Зато продовольственный и аптечный склады гораздо богаче, чем для простых людей, да что там «гораздо» — вообще никакого сравнения нет! Такого изобилия он никогда не видел, даже во сне, хотя, как известно, то, о чем не знаешь, во сне и не приснится.

Бутыли со спиртом стояли в дальнем углу небожительского склада, сразу за глухими металлическими шкафами с надписью «Неоперативная регенера­ция/Стимулирующие препараты». Будто кто-то наде­ялся, что их там не найдут. На этикетках невыразитель­ным жирным шрифтом выбито: «Раствор медицинский антисептический 95%». Скучнее не придумаешь. Это тоже выглядело как чья-то уловка, еще более наивная, чем упрятать спирт за шкафы. Бутылей было много — сто, двести, пятьсот. Может, больше. Стеклянные коло­кола с горлышками, вместимостью 1,75 литра. Башна­баш схватил первую попавшуюся бутыль и только по­том заметил наверху, на следующей полке, небольшие стограммовые пузырьки. Тоже спирт. Решил, что ма­ленькие выглядят даже как-то «цивильнее». Да и пить удобно.

Постепенно он обживался заново, налаживал быт и службу Своды «Старой Ветки» оглашало веселое тарах­тенье новенького дизель-генератора.

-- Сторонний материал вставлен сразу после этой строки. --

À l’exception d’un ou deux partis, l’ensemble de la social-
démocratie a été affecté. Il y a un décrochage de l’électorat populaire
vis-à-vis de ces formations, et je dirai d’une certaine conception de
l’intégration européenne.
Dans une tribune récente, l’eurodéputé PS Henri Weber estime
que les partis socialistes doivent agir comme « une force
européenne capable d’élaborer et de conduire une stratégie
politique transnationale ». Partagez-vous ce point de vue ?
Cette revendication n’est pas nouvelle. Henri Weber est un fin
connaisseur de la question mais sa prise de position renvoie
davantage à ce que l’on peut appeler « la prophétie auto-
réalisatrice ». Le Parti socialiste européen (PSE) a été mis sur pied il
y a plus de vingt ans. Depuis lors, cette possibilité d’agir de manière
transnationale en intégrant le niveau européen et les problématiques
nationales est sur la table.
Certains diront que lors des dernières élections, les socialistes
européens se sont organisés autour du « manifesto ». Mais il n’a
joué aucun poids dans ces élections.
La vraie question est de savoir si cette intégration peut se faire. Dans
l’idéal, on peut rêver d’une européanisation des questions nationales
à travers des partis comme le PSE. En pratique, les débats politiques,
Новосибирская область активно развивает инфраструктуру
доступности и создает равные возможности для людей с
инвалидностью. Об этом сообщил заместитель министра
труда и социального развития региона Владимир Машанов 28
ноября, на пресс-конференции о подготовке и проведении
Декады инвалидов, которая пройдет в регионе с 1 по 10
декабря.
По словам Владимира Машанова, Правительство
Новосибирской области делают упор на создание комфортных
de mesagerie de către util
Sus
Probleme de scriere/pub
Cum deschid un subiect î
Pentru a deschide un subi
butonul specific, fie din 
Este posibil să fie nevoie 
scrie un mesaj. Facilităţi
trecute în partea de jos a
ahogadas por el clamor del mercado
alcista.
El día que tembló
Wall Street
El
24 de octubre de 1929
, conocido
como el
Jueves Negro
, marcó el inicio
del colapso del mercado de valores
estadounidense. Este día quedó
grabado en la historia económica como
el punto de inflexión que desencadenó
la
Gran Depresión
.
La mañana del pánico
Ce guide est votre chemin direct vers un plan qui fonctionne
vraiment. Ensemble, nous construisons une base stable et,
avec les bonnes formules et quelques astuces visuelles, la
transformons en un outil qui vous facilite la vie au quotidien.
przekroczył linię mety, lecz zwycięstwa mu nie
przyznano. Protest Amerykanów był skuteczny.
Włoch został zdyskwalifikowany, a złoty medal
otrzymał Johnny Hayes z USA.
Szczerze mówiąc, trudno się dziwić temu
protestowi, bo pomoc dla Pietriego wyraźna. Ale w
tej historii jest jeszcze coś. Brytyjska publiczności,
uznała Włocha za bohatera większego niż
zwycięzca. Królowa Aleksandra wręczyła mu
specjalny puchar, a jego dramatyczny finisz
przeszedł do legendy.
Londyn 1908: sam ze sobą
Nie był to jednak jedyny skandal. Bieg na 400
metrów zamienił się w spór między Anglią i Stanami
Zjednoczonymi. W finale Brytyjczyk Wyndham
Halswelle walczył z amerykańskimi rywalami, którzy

Башнабаш с дело­витым видом обошел его кругом, проверил масло, по­трогал крепления хомутов, подержал руку на мелко подрагивающем кожухе. Генератор он нашел на общем инструментальном складе, там их два — основной и ре­зервный. На то, чтобы перетащить эту махину на место, подсоединить все хомуты и провода, заправить, запус­тить — ушло больше десяти часов. Содрал ногти, потя­нул спину, едва не раздробил ступню. Зато теперь у не­го есть свет и свежий воздух. А что еще нужно для жиз­ни? Правильно: вода. И пища. Тогда — добро пожало­вать на небожительский продовольственный склад!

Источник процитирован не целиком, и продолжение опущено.